Auf Spurensuche
Biografisches Schreiben – Erinnerungen weitergeben, sich mit dem eigenen Lebensweg auseinandersetzen
Erinnerungen an Angehörige und enge Freundinnen und Freude weitergeben – das ist für viele Menschen ein wichtiges Anliegen, wenn sie ein gewisses Alter erreicht haben. Eine dafür hervorragend geeignete Methode, die seit einiger Zeit immer mehr an Beliebtheit gewinnt, ist das sogenannte biografische Schreiben. Doch worum handelt es sich dabei eigentlich genau? Und: Benötigt man dafür besondere Fähigkeiten?
Biografisches Schreiben – interessant und reizvoll in jedem Alter
Beim biografischen Schreiben geht es darum, wichtige oder prägende Dinge und Begebenheiten aus dem eigenen Leben schriftlich festzuhalten. In der Palliativtherapie wird dieses Konzept zum Beispiel eingesetzt, um Menschen, die am Ende ihres Weges angekommen sind, Gelegenheit zu geben, das, was sie das Leben gelehrt hat, an ihnen nahestehende Personen – Kinder, Enkelinnen oder Enkel – weiterzugeben.
Natürlich spricht auch nichts dagegen, es mit dem biografischen Schreiben bereits dann zu versuchen, wenn man sich gesund und in der Blüte des Lebens fühlt. Und es ist keineswegs Bedingung, sich dabei an Familienangehörige oder andere Personen zu wenden. Viele Menschen nutzen Techniken des biografischen Schreibens, um auf einzelne Lebensabschnitte zurückzublicken oder auch als Unterstützung bei der Spurensuche: Welche Spuren hat das Leben bei mir hinterlassen – welche Spuren habe ich im Leben anderer hinterlassen? Und sehr oft gewinnen sie dadurch wichtige Einsichten und Erkenntnisse.

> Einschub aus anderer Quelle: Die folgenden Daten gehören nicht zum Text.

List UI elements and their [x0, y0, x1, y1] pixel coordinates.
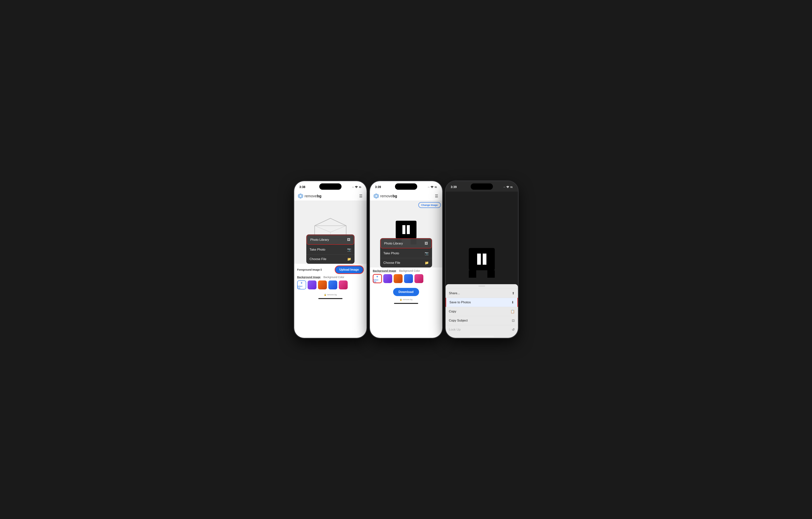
swatch-landscape-2[interactable]	[404, 274, 413, 283]
swatch-orange-1[interactable]	[318, 280, 327, 290]
change-image-button-2[interactable]: Change Image	[418, 202, 441, 208]
time-1: 3:38	[299, 186, 306, 189]
dropdown-take-photo-2[interactable]: Take Photo 📷	[380, 249, 432, 258]
lookup-icon-3: ↺	[512, 328, 515, 332]
dropdown-photo-library-1[interactable]: Photo Library 🖼	[307, 235, 354, 245]
download-button-2[interactable]: Download	[393, 288, 419, 296]
share-sheet-3: Share... ⬆ Save to Photos ⬇ Copy 📋 Copy …	[445, 284, 518, 338]
dynamic-island-2	[395, 183, 417, 190]
select-file-label-2: Select File	[373, 279, 381, 283]
url-bar-1: 🔒 remove.bg	[294, 293, 367, 297]
bottom-section-1: Foreground Image ℹ Upload Image Backgrou…	[294, 264, 367, 293]
url-bar-2: 🔒 remove.bg	[370, 298, 442, 302]
photo-library-icon-1: 🖼	[347, 238, 350, 242]
status-icons-2: ··· 91	[428, 186, 437, 188]
svg-line-6	[315, 218, 330, 226]
dropdown-photo-library-2[interactable]: Photo Library 🖼	[380, 239, 432, 248]
svg-line-13	[330, 226, 346, 232]
share-label-3: Share...	[449, 292, 460, 295]
svg-marker-2	[299, 195, 302, 197]
app-content-2: removebg ☰	[370, 192, 442, 338]
svg-point-15	[432, 188, 432, 188]
lookup-label-3: Look Up	[449, 328, 461, 331]
logo-2: removebg	[374, 193, 397, 199]
url-text-1: remove.bg	[327, 294, 337, 296]
dropdown-choose-file-1[interactable]: Choose File 📁	[306, 254, 354, 264]
svg-marker-17	[375, 195, 378, 197]
dropdown-menu-2: Photo Library 🖼 Take Photo 📷 Choose File…	[380, 238, 432, 268]
dynamic-island-1	[319, 183, 342, 190]
tab-row-2: Background Image Background Color	[373, 269, 439, 272]
menu-icon-2[interactable]: ☰	[435, 194, 439, 198]
phone-1: 3:38 ··· 91 rem	[294, 181, 367, 338]
svg-point-24	[508, 188, 508, 188]
logo-icon-2	[374, 193, 379, 199]
copy-icon-3: 📋	[511, 309, 515, 313]
signal-icon-3: ···	[503, 186, 505, 188]
wifi-icon-2	[431, 186, 434, 188]
foreground-row-1: Foreground Image ℹ Upload Image	[297, 266, 364, 274]
choose-file-label-2: Choose File	[383, 261, 400, 265]
swatch-pink-2[interactable]	[414, 274, 423, 283]
plus-icon-2: +	[376, 275, 378, 279]
select-file-label-1: Select File	[297, 285, 306, 289]
bg-swatches-2: + Select File	[373, 274, 439, 283]
twitch-logo-3	[463, 246, 500, 283]
logo-icon-1	[298, 193, 303, 199]
lock-icon-2: 🔒	[400, 298, 403, 301]
phone-3: 3:39 ··· 91	[445, 181, 518, 338]
photo-library-label-2: Photo Library	[384, 242, 403, 245]
plus-icon-1: +	[300, 281, 302, 285]
svg-rect-27	[487, 270, 495, 278]
swatch-purple-1[interactable]	[308, 280, 317, 290]
svg-point-0	[356, 188, 357, 188]
share-sheet-handle-3	[478, 286, 485, 286]
share-row-copy-3[interactable]: Copy 📋	[445, 307, 518, 316]
copy-subject-icon-3: ⊡	[512, 319, 515, 323]
tab-bg-1[interactable]: Background Image	[297, 276, 321, 279]
svg-rect-25	[469, 248, 495, 270]
swatch-pink-1[interactable]	[339, 280, 348, 290]
bottom-section-2: Background Image Background Color + Sele…	[370, 268, 442, 286]
select-file-swatch-2[interactable]: + Select File	[373, 274, 382, 283]
signal-icon-2: ···	[428, 186, 430, 188]
swatch-orange-2[interactable]	[394, 274, 403, 283]
home-indicator-2	[394, 303, 418, 304]
dropdown-choose-file-2[interactable]: Choose File 📁	[380, 258, 432, 268]
wifi-icon-1	[355, 186, 358, 188]
tab-color-1[interactable]: Background Color	[323, 276, 344, 279]
share-row-copy-subject-3[interactable]: Copy Subject ⊡	[445, 316, 518, 325]
take-photo-label-2: Take Photo	[383, 251, 399, 255]
svg-rect-29	[483, 253, 486, 265]
app-content-1: removebg ☰	[294, 192, 367, 338]
save-photos-icon-3: ⬇	[511, 300, 514, 304]
select-file-swatch-1[interactable]: + Select File	[297, 280, 306, 290]
copy-subject-label-3: Copy Subject	[449, 319, 468, 322]
upload-image-button-1[interactable]: Upload Image	[335, 266, 364, 274]
svg-rect-18	[396, 221, 416, 239]
battery-2: 91	[435, 186, 437, 188]
menu-icon-1[interactable]: ☰	[359, 194, 363, 198]
copy-label-3: Copy	[449, 310, 456, 313]
logo-text-1: removebg	[304, 194, 321, 198]
swatch-purple-2[interactable]	[383, 274, 392, 283]
share-row-share-3[interactable]: Share... ⬆	[445, 289, 518, 298]
choose-file-icon-1: 📁	[347, 257, 351, 261]
share-row-save-3[interactable]: Save to Photos ⬇	[445, 298, 518, 307]
take-photo-icon-1: 📷	[347, 248, 351, 252]
phone-2-screen: 3:39 ··· 91 rem	[370, 181, 442, 338]
tab-bg-2[interactable]: Background Image	[373, 269, 396, 272]
dynamic-island-3	[471, 183, 493, 190]
lock-icon-1: 🔒	[324, 294, 327, 296]
wifi-icon-3	[506, 186, 509, 188]
foreground-label-1: Foreground Image ℹ	[297, 268, 322, 271]
image-area-2: Photo Library 🖼 Take Photo 📷 Choose File…	[370, 201, 442, 268]
phone-3-screen: 3:39 ··· 91	[445, 181, 518, 338]
tab-color-2[interactable]: Background Color	[399, 269, 420, 272]
dropdown-take-photo-1[interactable]: Take Photo 📷	[306, 245, 354, 254]
battery-1: 91	[359, 186, 361, 188]
swatch-landscape-1[interactable]	[328, 280, 337, 290]
take-photo-label-1: Take Photo	[310, 248, 325, 251]
signal-icon-1: ···	[352, 186, 354, 188]
phone-1-screen: 3:38 ··· 91 rem	[294, 181, 367, 338]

Die eigene Ausdrucksform wählen
Das Schöne am biografischen Schreiben: Es gibt keine festgelegten Regeln, die man auf jeden Fall beachten muss. Und Sie sind keineswegs nur auf das geschriebene Wort beschränkt, sondern können Ihre Notizen ganz nach Ihren Vorstellungen um eingeklebte Fotos, Zeichnungen, Postkarten, Geburtsanzeigen, Konzertickets usw. ergänzen.

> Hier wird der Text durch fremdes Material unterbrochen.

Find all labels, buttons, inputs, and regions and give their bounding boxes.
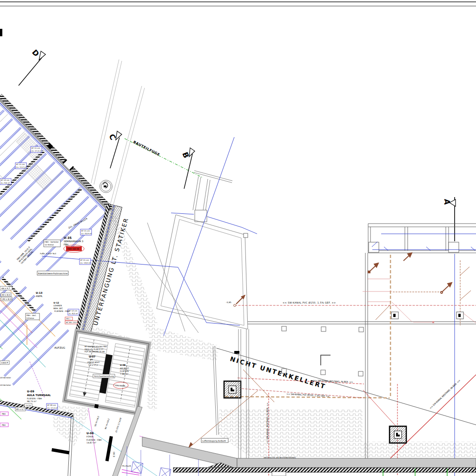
excavation-pit bbox=[157, 215, 248, 329]
svg-text:25 STG 17,4/28: 25 STG 17,4/28 bbox=[115, 417, 122, 433]
svg-text:AB: AB bbox=[90, 358, 93, 361]
svg-text:AR BEST.: AR BEST. bbox=[120, 367, 130, 370]
nicht-unterkellert-label: NICHT UNTERKELLERT bbox=[229, 355, 327, 390]
section-marker-c: C bbox=[107, 131, 122, 168]
svg-text:ANPR.: ANPR. bbox=[36, 295, 43, 298]
svg-text:A= 24,9 m²: A= 24,9 m² bbox=[81, 232, 92, 235]
svg-text:40 x 8,0: 40 x 8,0 bbox=[2, 294, 10, 296]
svg-text:7,00 m²: 7,00 m² bbox=[120, 373, 128, 375]
shaft-2 bbox=[390, 426, 406, 443]
putzmaschine-box: Edelstahlleere Putzmaschine bbox=[37, 271, 68, 275]
svg-text:BEH. WC: BEH. WC bbox=[53, 307, 63, 310]
svg-text:Edelstahlleere Putzmaschine: Edelstahlleere Putzmaschine bbox=[38, 272, 67, 275]
svg-text:A= 11,2 m²: A= 11,2 m² bbox=[16, 166, 27, 168]
svg-text:KT 15 cm: KT 15 cm bbox=[32, 147, 40, 149]
sheet-border-lines bbox=[0, 2, 476, 36]
room-u09: U-09 AULA TURNSAAL FLIESEN - FBH 98,73 m… bbox=[27, 390, 51, 403]
svg-text:(40 x 8,0): (40 x 8,0) bbox=[2, 298, 12, 300]
svg-text:KT 30 cm: KT 30 cm bbox=[47, 404, 56, 406]
section-marker-d: D bbox=[19, 48, 46, 86]
svg-text:PS 25x25: PS 25x25 bbox=[122, 465, 131, 467]
slab-edge-and-columns bbox=[244, 233, 476, 376]
svg-text:AULA TURNSAAL: AULA TURNSAAL bbox=[27, 394, 51, 397]
bauteilfuge-joint: BAUTEILFUGE bbox=[125, 139, 203, 178]
svg-text:A= 13,6 m²: A= 13,6 m² bbox=[80, 262, 91, 264]
fbh-mini-boxes: FBH FBH bbox=[0, 412, 8, 427]
floor-plan-sheet: BAUTEILFUGE D C B A bbox=[0, 0, 476, 476]
svg-text:FB09+FL PLAN 0,17: FB09+FL PLAN 0,17 bbox=[85, 348, 103, 350]
svg-text:98,73 m²: 98,73 m² bbox=[27, 400, 37, 403]
svg-text:1300 P: 1300 P bbox=[1, 362, 8, 364]
fbh-box-2: FBH - Vert. 9 Kreise bbox=[26, 313, 40, 320]
svg-text:A= 9,6 m²: A= 9,6 m² bbox=[1, 182, 10, 184]
red-floor-note: Fußb. H AUF 9x3 bbox=[40, 252, 56, 255]
section-a-letter: A bbox=[443, 199, 451, 205]
svg-text:STG 150 W: STG 150 W bbox=[115, 384, 125, 387]
uv-verteiler-labels: UV-Verteiler UV-Verteiler bbox=[0, 377, 11, 386]
svg-text:FLIESEN: FLIESEN bbox=[120, 370, 129, 372]
svg-text:FUF 26 UMGEB 30 AB: FUF 26 UMGEB 30 AB bbox=[85, 350, 105, 353]
svg-text:FBH - Verteiler: FBH - Verteiler bbox=[45, 241, 59, 243]
svg-text:KT 15 cm: KT 15 cm bbox=[16, 163, 25, 165]
svg-text:FLIESEN - FBH: FLIESEN - FBH bbox=[86, 439, 102, 441]
svg-text:9 Kreise: 9 Kreise bbox=[26, 317, 34, 319]
ps-note: PS 25x25 bbox=[122, 465, 139, 475]
svg-text:-3,10: -3,10 bbox=[26, 404, 31, 407]
kanal-pvc-label: << SW-KANAL PVC Ø150, 1,5% GEF. >> bbox=[283, 301, 336, 304]
svg-text:A= 17,4 m²: A= 17,4 m² bbox=[47, 407, 58, 409]
tag-fbh: FBH 160 W bbox=[67, 248, 79, 250]
red-tags: 295 L WC BEL 150 W bbox=[65, 317, 79, 324]
svg-text:FLIESEN - FBH: FLIESEN - FBH bbox=[27, 397, 42, 400]
cad-drawing-canvas: BAUTEILFUGE D C B A bbox=[0, 0, 476, 476]
svg-text:U-09: U-09 bbox=[27, 390, 34, 393]
svg-text:WC BEL 150 W: WC BEL 150 W bbox=[66, 322, 79, 324]
tree-symbol-icon bbox=[100, 180, 112, 193]
stair-dim: 7,8 x 17,2 bbox=[88, 364, 98, 366]
room-aufzug: AUFZUG bbox=[54, 346, 65, 349]
svg-text:FBH: FBH bbox=[2, 424, 6, 426]
svg-text:UV-Verteiler: UV-Verteiler bbox=[0, 377, 11, 379]
svg-text:12 Kreise: 12 Kreise bbox=[45, 244, 54, 246]
section-marker-b: B bbox=[180, 148, 195, 189]
lower-building-field bbox=[0, 260, 75, 391]
stair-block bbox=[64, 331, 149, 415]
svg-text:U-07: U-07 bbox=[89, 355, 96, 358]
svg-text:FBH: FBH bbox=[64, 243, 68, 246]
external-duct bbox=[193, 171, 232, 222]
drainage-pipes bbox=[225, 253, 476, 398]
svg-text:U-08: U-08 bbox=[120, 364, 126, 366]
stiege-note: STIEGE BEST. bbox=[87, 361, 100, 364]
section-b-letter: B bbox=[180, 151, 191, 159]
kanal-bestand3-label: << SW-KANAL BESTAND, IN BER. >> bbox=[266, 403, 269, 444]
slope-arrows bbox=[368, 253, 452, 293]
svg-text:KT 15 cm: KT 15 cm bbox=[81, 230, 90, 232]
svg-text:Türschwellenlüftung: Türschwellenlüftung bbox=[93, 375, 114, 377]
e90-label: E 90 bbox=[112, 452, 115, 457]
svg-text:WL H=16,2: WL H=16,2 bbox=[104, 418, 110, 430]
svg-text:RF-KASTEN 60x360 FBH: RF-KASTEN 60x360 FBH bbox=[85, 345, 107, 348]
svg-text:SEMINARRAUM 3: SEMINARRAUM 3 bbox=[64, 240, 83, 243]
svg-text:KT 12 cm: KT 12 cm bbox=[1, 179, 9, 181]
svg-text:295 L: 295 L bbox=[66, 318, 71, 320]
bauteilfuge-label: BAUTEILFUGE bbox=[132, 140, 160, 157]
svg-text:FLIESEN - FBH: FLIESEN - FBH bbox=[54, 310, 70, 312]
svg-text:14,87 m²: 14,87 m² bbox=[86, 442, 96, 444]
svg-text:A= 8,2 m²: A= 8,2 m² bbox=[69, 312, 78, 315]
room-u12: U-12 LEHRER BEH. WC FLIESEN - FBH bbox=[53, 302, 70, 312]
luftansaugung-box: Luftansaugung Aufputz bbox=[201, 438, 228, 443]
svg-text:KT 12 cm: KT 12 cm bbox=[69, 310, 77, 312]
section-d-letter: D bbox=[30, 48, 41, 59]
svg-text:A= 17,4 m²: A= 17,4 m² bbox=[32, 150, 42, 152]
svg-text:FBH - Vert.: FBH - Vert. bbox=[26, 314, 36, 317]
svg-text:U-12: U-12 bbox=[53, 302, 59, 304]
svg-text:-66 x 9,7: -66 x 9,7 bbox=[1, 287, 10, 290]
svg-text:LEHRER: LEHRER bbox=[53, 304, 62, 307]
svg-text:U-13: U-13 bbox=[36, 291, 43, 294]
section-marker-a: A bbox=[443, 197, 456, 241]
svg-text:U-06: U-06 bbox=[86, 431, 94, 435]
room-u13: U-13 ANPR. bbox=[36, 291, 43, 298]
svg-text:FBH: FBH bbox=[2, 413, 6, 415]
braced-column-icon bbox=[159, 468, 171, 476]
svg-text:U-35: U-35 bbox=[64, 236, 72, 240]
corner-mark bbox=[321, 355, 331, 365]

Und Sie können sich auch so kurzfassen oder so ausführlich werden, wie es Ihnen gefällt – schließlich sind es Ihre ureigenen und ganz persönlichen Aufzeichnungen: Warum sollten Sie sich dabei nach Vorschriften anderer richten? Ein paar Anregungen finden Sie hier.
Aller Anfang ist leicht: Tipps zum Einstieg ins biografische Schreiben
Auf der anderen Seite gibt es einige bewährte Techniken und Hilfestellungen, die Sie dabei unterstützen können, Ihre Gedanken und Erinnerungen besser zu strukturieren und anschaulicher und interessanter niederzulegen.
Der Proust’sche Fragebogen
Ende des 19. Jahrhunderts war es ein beliebtes Gesellschaftsspiel, einen nach dem französischen Schriftsteller Marcel Proust benannten Fragebogen zu beantworten. Der Reiz des Spiels ergab sich daraus, dass man die Fragen so beantworten konnte, wie man gerade Lust hatte: Aufrichtig oder betont unernst; kurz und knapp oder ausführlich; oder auch, um mit seinem Gegenüber ein bisschen zu flirten. Auch heute noch werden Prominente von Zeitungen oder Magazinen gebeten, diesen Fragebogen auszufüllen.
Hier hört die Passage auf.